● **What the task requires**
Could you please return each line of the data that has the word "zegen"?

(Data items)
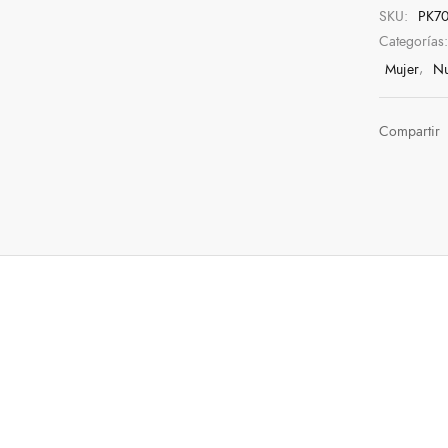
SKU:
PK7
Categorías
Mujer
,
Nu
Compartir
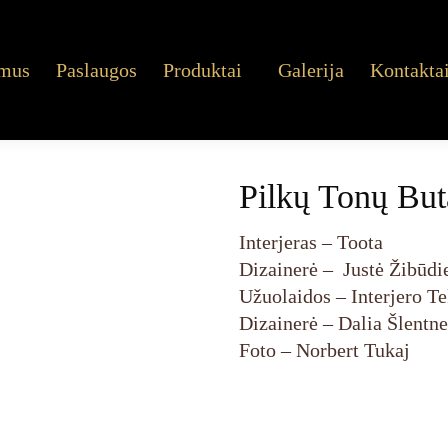
 mus
Paslaugos
Produktai
Galerija
Kontakta
Pilkų Tonų Bu
Interjeras – Toota
Dizainerė – Justė Žibūdi
Užuolaidos – Interjero Te
Dizainerė – Dalia Šlentne
Foto – Norbert Tukaj
Facebook
X
Tumblr
Pinterest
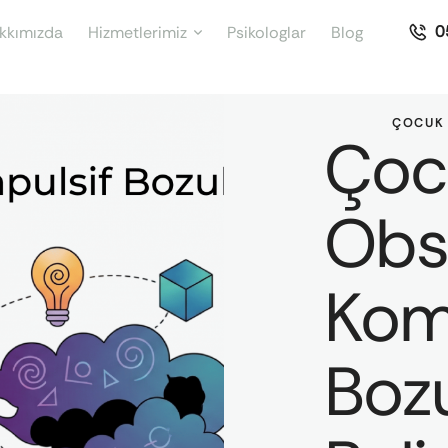
0
kkımızda
Hizmetlerimiz
Psikologlar
Blog
ÇOCUK 
Çoc
Obs
Kom
Bozu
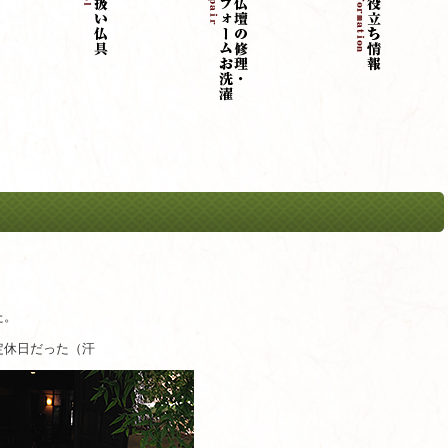
た。
定休日だった（汗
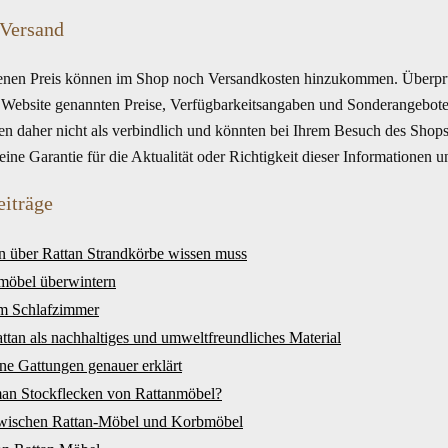
 Versand
en Preis können im Shop noch Versandkosten hinzukommen. Überprüf
r Website genannten Preise, Verfügbarkeitsangaben und Sonderangebote
en daher nicht als verbindlich und könnten bei Ihrem Besuch des Shops
ne Garantie für die Aktualität oder Richtigkeit dieser Informationen 
eiträge
n über Rattan Strandkörbe wissen muss
möbel überwintern
im Schlafzimmer
ttan als nachhaltiges und umweltfreundliches Material
ne Gattungen genauer erklärt
man Stockflecken von Rattanmöbel?
zwischen Rattan-Möbel und Korbmöbel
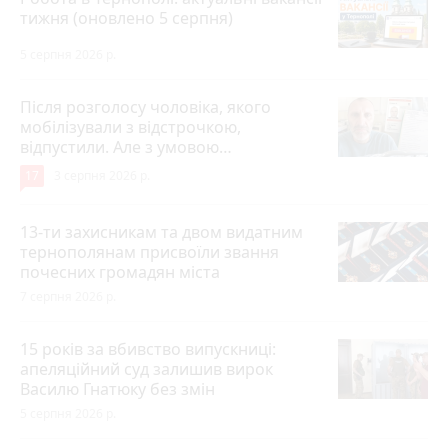
тижня (оновлено 5 серпня)
5 серпня 2026 р.
Після розголосу чоловіка, якого
мобілізували з відстрочкою,
відпустили. Але з умовою…
17
3 серпня 2026 р.
13-ти захисникам та двом видатним
тернополянам присвоїли звання
почесних громадян міста
7 серпня 2026 р.
15 років за вбивство випускниці:
апеляційний суд залишив вирок
Василю Гнатюку без змін
5 серпня 2026 р.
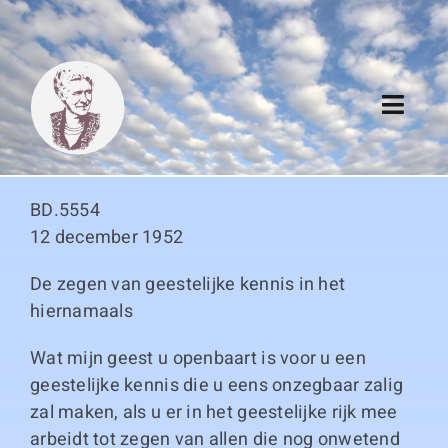
Skip
to
content
Toggl
Navig
Algemeen
BD.5554
Register
12 december 1952
De zegen van geestelijke kennis in het
Thema boeken
hiernamaals
Duitse boeken
Wat mijn geest u openbaart is voor u een
geestelijke kennis die u eens onzegbaar zalig
Links
zal maken, als u er in het geestelijke rijk mee
arbeidt tot zegen van allen die nog onwetend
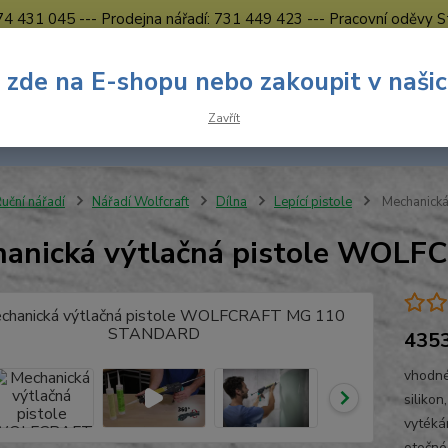
774 431 045 --- Prodejna nářadí: 731 449 423 --- Pracovní oděvy S
Obchodní podmínky
Kontakty Česká Lípa
 zde na E-shopu nebo zakoupit v naši
Nevíte
Hledat
Zavřít
731 
8.00 h
uční nářadí
Nářadí Wolfcraft
Dílna
Lepící pistole
Mechanick
hanická výtlačná pistole WO
435
vhodné
siliko
vytéká
otočné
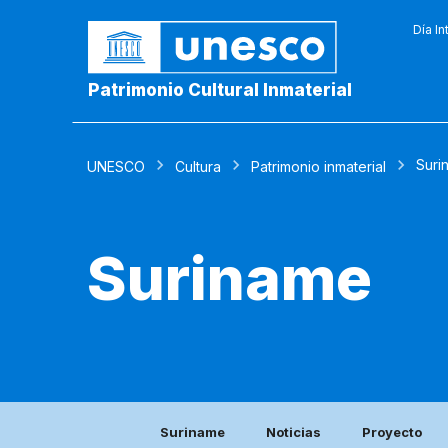
Día In
Patrimonio Cultural Inmaterial
Suri
UNESCO
Cultura
Patrimonio inmaterial
Suriname
Suriname
Noticias
Proyecto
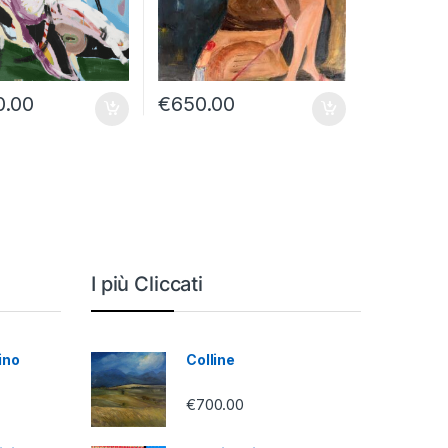
0.00
€
650.00
I più Cliccati
ino
Colline
€
700.00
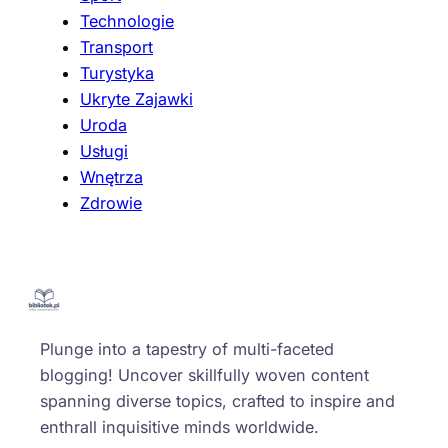
Technologie
Transport
Turystyka
Ukryte Zajawki
Uroda
Usługi
Wnętrza
Zdrowie
Plunge into a tapestry of multi-faceted
blogging! Uncover skillfully woven content
spanning diverse topics, crafted to inspire and
enthrall inquisitive minds worldwide.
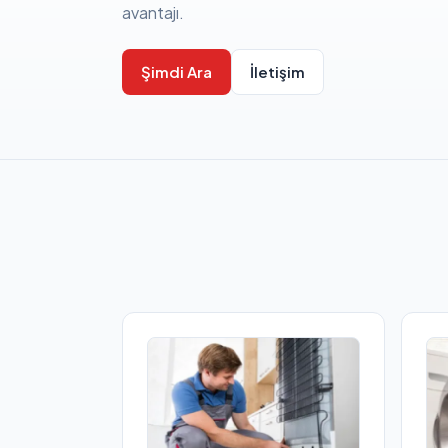
avantajı.
Şimdi Ara
İletişim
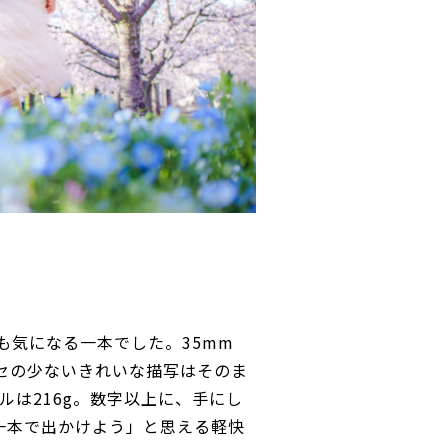
はとても気になる一本でした。35mm
セの少ないきれいな描写はそのま
ルは216g。数字以上に、手にし
一本で出かけよう」と思える軽快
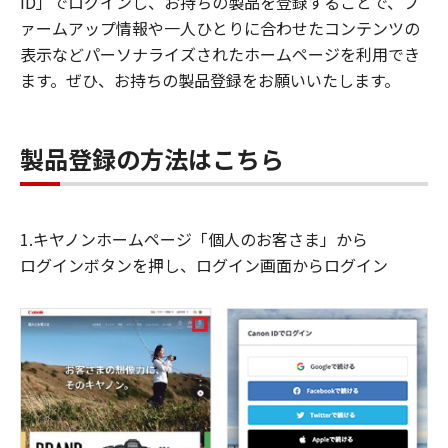
ID」でログインし、お持ちの製品を登録することで、フ
ァームアップ情報や一人ひとりに合わせたコンテンツの
表示などパーソナライズされたホームページを利用でき
ます。ぜひ、お持ちの製品登録をお願いいたします。
製品登録の方法はこちら
1.キヤノンホームページ「個人のお客さま」から
ログインボタンを押し、ログイン画面からログイン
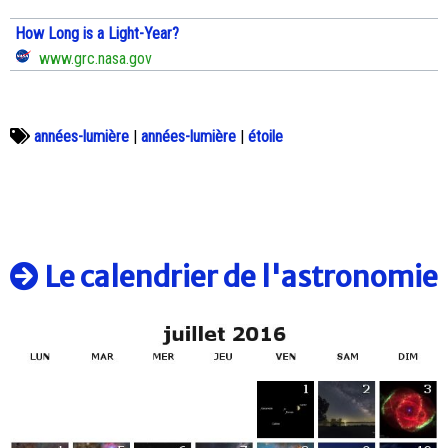
How Long is a Light-Year?
www.grc.nasa.gov
années-lumière
|
années-lumière
|
étoile
Le calendrier de l'astronomie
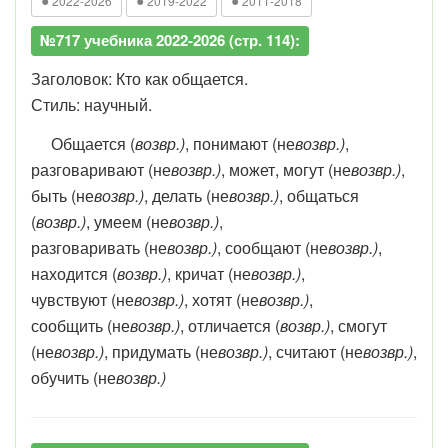
●
●
●
2022-2026
2019-2022
2011-2018
№717 учебника 2022-2026 (стр. 114):
Заголовок: Кто как общается.
Стиль: научный.
Общается (
возвр.)
, понимают (не
возвр.)
,
разговаривают (не
возвр.)
, может, могут (не
возвр.)
,
быть (не
возвр.)
, делать (не
возвр.)
, общаться
(
возвр.)
, умеем (не
возвр.)
,
разговаривать (не
возвр.)
, сообщают (не
возвр.)
,
находится (
возвр.)
, кричат (не
возвр.)
,
чувствуют (не
возвр.)
, хотят (не
возвр.)
,
сообщить (не
возвр.)
, отличается (
возвр.)
, смогут
(не
возвр.)
, придумать (не
возвр.)
, считают (не
возвр.)
,
обучить (не
возвр.)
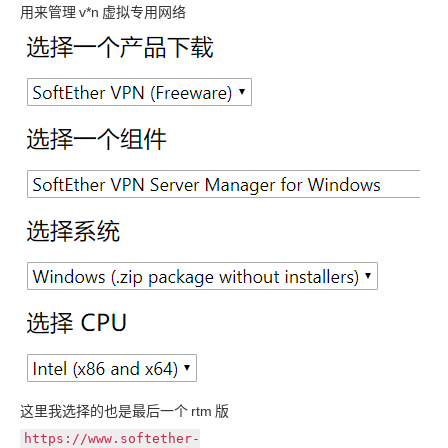
用来管理
v*n
虚拟专用网络
这里我选择的也是最后一个
rtm
版
https://www.softether-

● **Your response**
De zegen van geestelijke kennis in het
arbeidt tot zegen van allen die nog onwetend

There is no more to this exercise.